À travers les rues de la capitale, au rythme des foulées, dans les sentiers traversant les vignobles du Médoc,, au cours des entraînements ou des investigations, ses personnages, construits avec soin, riches, complexes, affrontent un ennemi invisible et bien difficile à cerner, tant ses motivations sont absconses. Un beau suspense, des rebondissements en veux-tu en voilà mais aussi de belles aventures humaines, des exemples de courage et de solidarité.

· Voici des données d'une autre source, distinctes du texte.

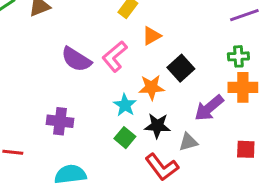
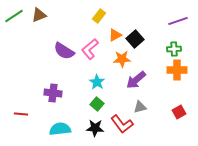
black square: (181, 68) -> (135, 39), moved
orange star: (151, 87) -> (122, 59), moved
purple arrow: (209, 108) -> (136, 80), moved
black star: (157, 126) -> (95, 128), moved
red square: (246, 149) -> (179, 112), turned -32

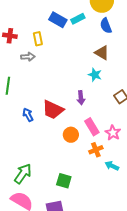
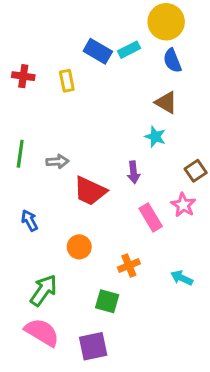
gray arrow: (28, 57) -> (57, 161), moved
blue arrow: (28, 115) -> (30, 221), moved
pink star: (113, 133) -> (183, 205), moved
orange circle: (71, 135) -> (79, 247), moved
orange cross: (96, 150) -> (129, 266), moved

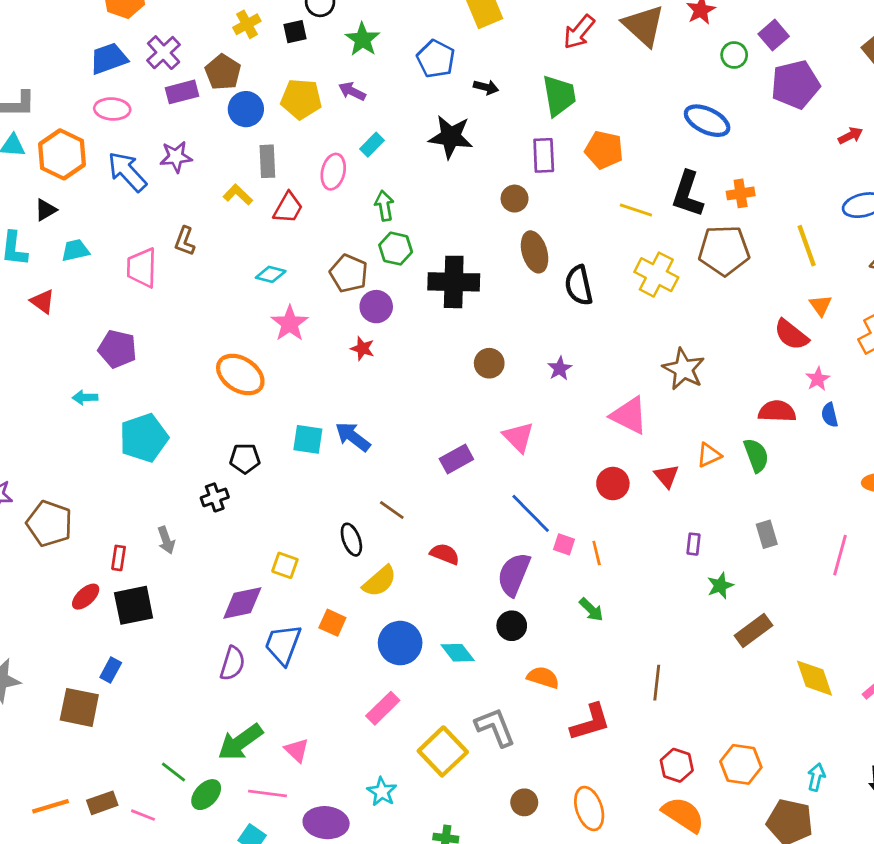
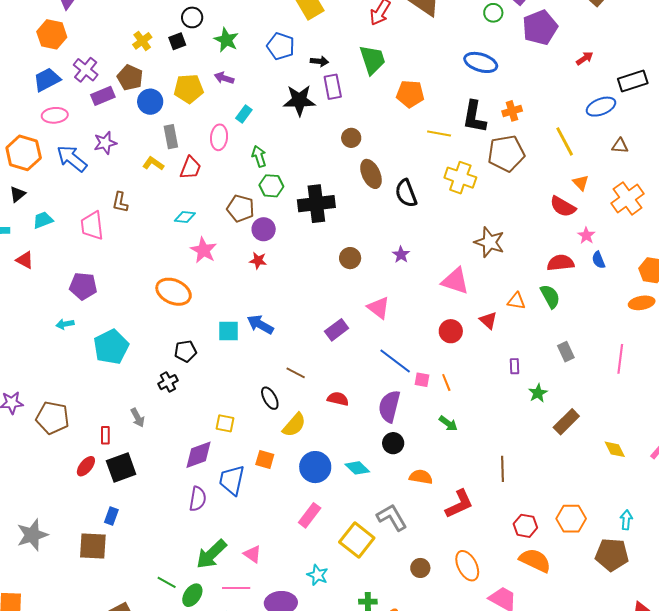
purple rectangle: (544, 155) -> (333, 87), moved
orange triangle: (709, 455) -> (516, 301), turned 42
yellow diamond: (814, 678) -> (615, 449), size x0.7

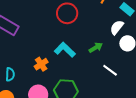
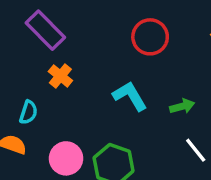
orange cross: (41, 64) -> (60, 76), moved, turned -32

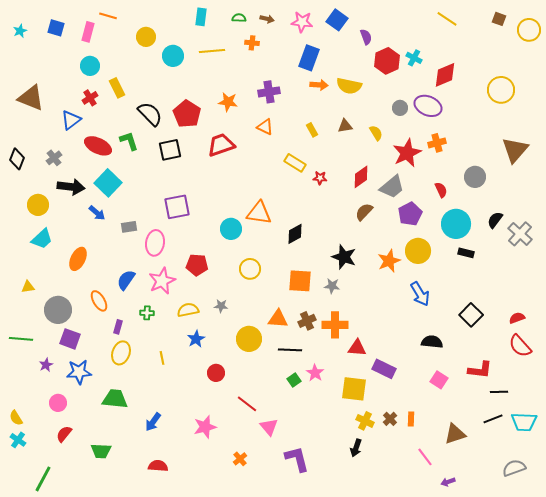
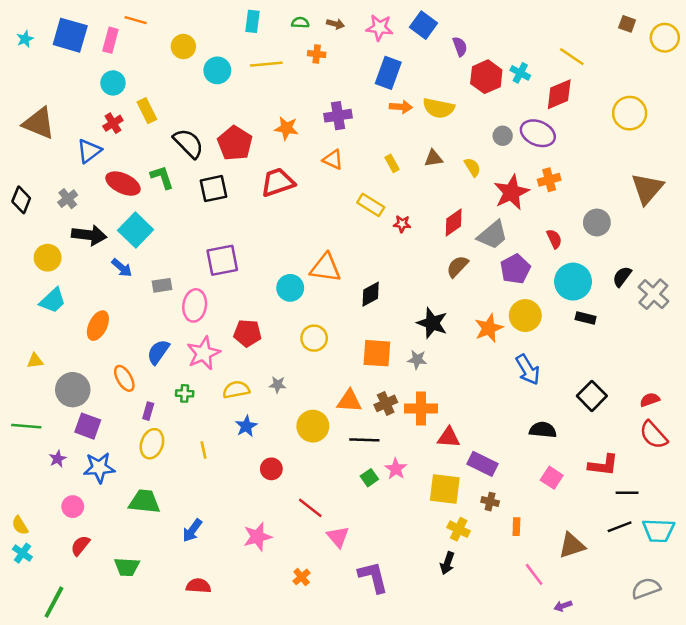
yellow line: (447, 19) -> (572, 57), moved
blue square: (56, 28) -> (70, 35), size x1.6
brown cross: (390, 419) -> (490, 502), moved, turned -32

Une enquête captivante, qui suit ses protagonistes jusque dans l'intime, incitant à prendre garde aux cicatrices que l'on croit refermées, l'infection en-dessous n'étant pas toujours éradiquée.
Aussaresses, Massu, Bigeard, Videla, Pinochet, Franco et tant d'autres tortionnaires sous leurs ordres vécurent au vingtième siècle, ils sont morts, pour la plupart, tranquillement dans leurs lits, pourtant les malheurs et la haine qu'ils ont semé n'ont pas fini d'alimenter les intrigues des écrivains, leurs exactions sont loin d'être oubliées et leurs successeurs semblent de plus en plus prêts à prendre la relève...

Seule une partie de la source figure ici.